© JUNGE FREIHEIT Verlag GmbH & Co. KG www.jungefreiheit.de 43/19 / 18. Oktober 2019

Thalers Streifzüge
Thorsten Thaler

Wochenendausflug nach Warnemünde an den Ostseestrand. Abkehr vom Alltag. Horizonterweiterung. Frischluft für den Geist. Herzensbildung. Wie dichtete einst Christian Morgenstern in „Am Meer“? „Wie ist dir nun,/ meine Seele?/ Von allen Märkten/ des Lebens fern,/ darfst du nun ganz/ dein selbst genießen.//Keine Frage/ von Menschenlippen/ fordert Antwort./ Keine Rede/ noch Gegenrede/ macht dich gemein./Nur mit Himmel und Erde/ hältst du/ einsame Zwiesprach.“ Und tatsächlich: Lange Strandspaziergänge, der weite Himmel, das Rauschen der Wellen, die Seeluft und, ja, auch das Kreischen der Möwen sind Balsam für die geschundene Großstadtseele. Es verlieren sich die Gedanken in Raum und Zeit, bis sich wie von selbst Wichtiges von Umwichtigem trennt und eine Fokussierung auf das eigentliche Dasein im Gegensatz zum bloßen Vorhandensein einstellt. Für das leibliche Wohl sorgen unterdessen Fischbrötchen im Hafen, „Neptuns Stulle“ zu einem Grauburgunder im Restaurant „Weineck“ direkt an der Strandpromenade sowie abends deftiges Essen zu Folk- und Rockmusik im Wirtshaus „Alabama“ unmittelbar am Leuchtturm von Warnemünde. Den Abschluß bildet dann noch einmal Lyrik, jetzt Joachim Ringelnatz: „Hinaus an den Strand will ich gehen,/ Wenn keiner wacht/Das wilde Meer zu sehen/ Und die heilige Nacht./ Und wieder faßt mich das alte Weh –“


Eine Tankstelle im mecklenburgischen Nirgendwo: Ein 5er-BMW hält direkt vor der Schiebetür. Auf der Beifahrerseite springt ein kleiner gedrungener Mann aus dem Auto. Auf seinem schwarzen T-Shirt stehen vorn in weißer Schrift die drei Buchstaben WAW. Des Rätsels Lösung ergibt sich, als der Mann an mir vorbeieilt und ich den Rückenaufdruck lesen kann: Weißer Arischer Widerstand.


In Warnemünde entdecke ich das Edvard-Munch-Haus. Der norwegische Maler lebte dort von Mai 1907 bis Oktober 1908, suchte Ruhe und Erholung von seinen Depressionen.
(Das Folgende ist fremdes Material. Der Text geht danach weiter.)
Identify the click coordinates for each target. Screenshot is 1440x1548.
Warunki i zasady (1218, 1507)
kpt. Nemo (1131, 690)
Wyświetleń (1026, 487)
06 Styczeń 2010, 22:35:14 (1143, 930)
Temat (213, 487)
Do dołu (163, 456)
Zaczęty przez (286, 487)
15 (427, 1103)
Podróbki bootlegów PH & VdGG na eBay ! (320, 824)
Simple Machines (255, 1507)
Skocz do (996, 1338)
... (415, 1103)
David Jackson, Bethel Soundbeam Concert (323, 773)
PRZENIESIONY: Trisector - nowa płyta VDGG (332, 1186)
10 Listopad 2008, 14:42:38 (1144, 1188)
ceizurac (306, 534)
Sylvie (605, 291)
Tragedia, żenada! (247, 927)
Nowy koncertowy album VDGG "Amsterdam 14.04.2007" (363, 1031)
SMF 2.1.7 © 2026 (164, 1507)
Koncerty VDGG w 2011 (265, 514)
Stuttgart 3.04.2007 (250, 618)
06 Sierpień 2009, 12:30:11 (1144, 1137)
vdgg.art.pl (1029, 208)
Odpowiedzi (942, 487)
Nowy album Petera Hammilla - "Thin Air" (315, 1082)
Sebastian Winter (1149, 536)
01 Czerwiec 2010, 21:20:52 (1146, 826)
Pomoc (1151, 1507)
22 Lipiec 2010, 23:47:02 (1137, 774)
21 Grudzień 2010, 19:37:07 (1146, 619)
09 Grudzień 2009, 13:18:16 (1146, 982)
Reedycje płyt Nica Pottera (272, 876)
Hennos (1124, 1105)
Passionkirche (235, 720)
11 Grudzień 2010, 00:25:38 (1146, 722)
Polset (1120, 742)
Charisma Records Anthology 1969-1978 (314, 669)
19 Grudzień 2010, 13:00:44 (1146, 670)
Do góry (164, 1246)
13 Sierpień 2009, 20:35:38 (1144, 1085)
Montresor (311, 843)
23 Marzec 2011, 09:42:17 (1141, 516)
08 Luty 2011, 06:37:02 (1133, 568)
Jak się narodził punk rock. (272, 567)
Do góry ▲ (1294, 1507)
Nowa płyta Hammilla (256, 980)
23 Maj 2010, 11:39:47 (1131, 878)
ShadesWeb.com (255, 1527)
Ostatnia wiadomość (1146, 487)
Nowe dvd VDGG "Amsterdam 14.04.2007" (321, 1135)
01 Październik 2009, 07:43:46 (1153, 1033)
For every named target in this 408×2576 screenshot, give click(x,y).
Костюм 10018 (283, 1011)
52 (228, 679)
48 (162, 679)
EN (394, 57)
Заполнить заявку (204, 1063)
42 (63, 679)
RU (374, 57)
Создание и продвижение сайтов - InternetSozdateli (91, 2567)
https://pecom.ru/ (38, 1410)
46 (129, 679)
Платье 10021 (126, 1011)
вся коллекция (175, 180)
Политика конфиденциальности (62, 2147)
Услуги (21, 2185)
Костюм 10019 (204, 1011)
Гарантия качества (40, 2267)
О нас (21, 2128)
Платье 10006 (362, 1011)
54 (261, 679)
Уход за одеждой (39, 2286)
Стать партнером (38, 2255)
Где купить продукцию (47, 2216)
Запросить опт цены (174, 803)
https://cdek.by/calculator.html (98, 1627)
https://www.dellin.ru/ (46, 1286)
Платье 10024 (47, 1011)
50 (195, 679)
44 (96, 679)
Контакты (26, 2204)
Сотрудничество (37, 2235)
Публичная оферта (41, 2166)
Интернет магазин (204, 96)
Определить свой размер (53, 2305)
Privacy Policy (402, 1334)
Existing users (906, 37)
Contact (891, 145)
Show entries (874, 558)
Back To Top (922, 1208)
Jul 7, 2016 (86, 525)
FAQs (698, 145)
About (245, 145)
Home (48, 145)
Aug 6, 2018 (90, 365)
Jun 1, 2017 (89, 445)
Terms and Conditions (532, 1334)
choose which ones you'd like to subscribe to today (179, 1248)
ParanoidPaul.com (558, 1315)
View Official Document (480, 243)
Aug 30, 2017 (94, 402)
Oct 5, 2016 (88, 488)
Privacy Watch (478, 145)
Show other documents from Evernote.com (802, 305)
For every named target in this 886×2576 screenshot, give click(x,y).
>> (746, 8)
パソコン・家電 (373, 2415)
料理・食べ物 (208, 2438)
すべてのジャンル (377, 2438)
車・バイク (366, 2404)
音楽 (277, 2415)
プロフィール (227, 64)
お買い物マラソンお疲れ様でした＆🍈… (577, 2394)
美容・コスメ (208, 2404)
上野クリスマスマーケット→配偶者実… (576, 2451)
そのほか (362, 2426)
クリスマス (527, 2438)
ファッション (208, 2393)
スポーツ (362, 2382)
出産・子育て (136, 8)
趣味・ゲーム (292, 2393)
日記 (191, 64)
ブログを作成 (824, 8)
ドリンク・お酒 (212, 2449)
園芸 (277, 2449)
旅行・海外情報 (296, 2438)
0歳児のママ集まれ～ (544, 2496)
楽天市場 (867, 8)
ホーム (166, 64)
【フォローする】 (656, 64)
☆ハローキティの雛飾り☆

In dieser Zeit entstand unter anderem das großformatige Bild „Badende Männer“, mit dem Munch einen veritablen Kunstskandal heraufbeschwor. Sein Hamburger Galerist weigerte sich, das Gemälde mit der Darstellung vitaler nackter Männlichkeit auszustellen. Heute dient das alte denkmalgeschützte Fischerhaus Am Strom 53, wie eine Fensteraufschrift informiert, Künstlern aus Deutschland und Norwegen als „zeitweiliger Arbeits-, Lebens- und Begegnungsort“. Getragen wird es von einem Förderverein, der Ausstellungen, Lesungen und Konzerte organisiert (www.edvard-munch-haus.de).